Newer studies, though, suggest that what’s crucial is how you remind people about death: Do it more gently and subliminally, and in the context of topics other than terrorism and war, and it makes people more compassionate, happier, and healthier. In a charming study published in 2008, pedestrians passing through a cemetery overheard an actor talking loudly on a cellphone about the importance of helping people, or a neutral topic. Then another actor dropped her notebook. The people in the cemetery, with its subliminal reminders of death, were 40 percent more likely to stop to help than those walking along a street a short distance away. Other research shows that when climate change is being discussed, death-awareness makes people more inclusive. It can also make religious fundamentalists more peace-loving: The certainty of bodily demise, after all, is the one thing we all have in common. People reminded of mortality are also more likely to decide to exercise, to smoke less, and to use sunscreen more diligently. The “dance with death,” one review of the literature concludes, “can be a delicate but potentially elegant stride toward living the good life. The conscious awareness of mortality can motivate people to enhance their physical health… [it can] build positive relationships with friends, family and loved ones … and can foster certain self-enriching behaviors, such as creative expression or the exploration of novelty.”

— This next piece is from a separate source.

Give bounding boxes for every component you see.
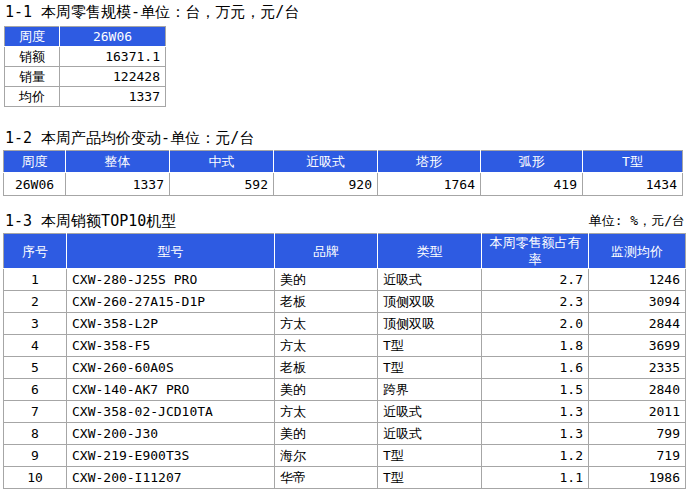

Which brings us back to Halloween. There are already signs of a resurgence in the tradition of memento mori: the British-based Death Cafe, for example, organizes gatherings where “people come together in a relaxed and safe setting to discuss death, drink tea, and eat delicious cake.” (They’re coming to America, too: A Columbus, Ohio Death Cafe is scheduled for next month.) Apps for your iPad or Android device promise to calculate your likely date of death, then provide a salutary countdown.

But collective annual Halloween rituals more closely resembling the Day of the Dead would make a bigger difference. There’s no need to spurn the pumpkin-carving or the zombie costumes. But wouldn’t multigenerational graveyard parties provide a meaningful complement to that? My local coffee shop is currently offering “spooky cupcakes,” two varieties of Halloween pastry, and pumpkin-flavored ice cream. Couldn’t it also become a Death Cafe for the night? Most children, one suspects, would welcome these additions to the festivities. It’s we adults who tend to respond to the morbid by trying to ignore it at all costs—in most parts of the world, anyway. “The word ‘death’ is not pronounced in New York, in Paris, in London, because it burns the lips,” writes the celebrated Mexican essayist Octavio Paz in The Labyrinth of Solitude. But “the Mexican, in contrast, is familiar with death, jokes about it, caresses it, sleeps with it, celebrates it.” And apparently they’re doing something right: International happiness surveys keep on putting Mexico near the top.

Becker, the great scholar of death-denial, had to face the full facts of his own mortality far too early: He died of cancer at the age of 49, in 1974, a year after The Denial of Death was published. His friend, the author and philosopher Sam Keen, later wrote of Becker’s legacy: “Gradually, reluctantly, we are beginning to acknowledge that the bitter medicine he prescribes—contemplation of the horror of our own death—is, paradoxically, the tincture that adds sweetness to mortality.” It’s a sweetness far richer and deeper than the high-fructose corn syrup in a fistful of bright-orange candy. Perhaps it’s time we developed a taste for it.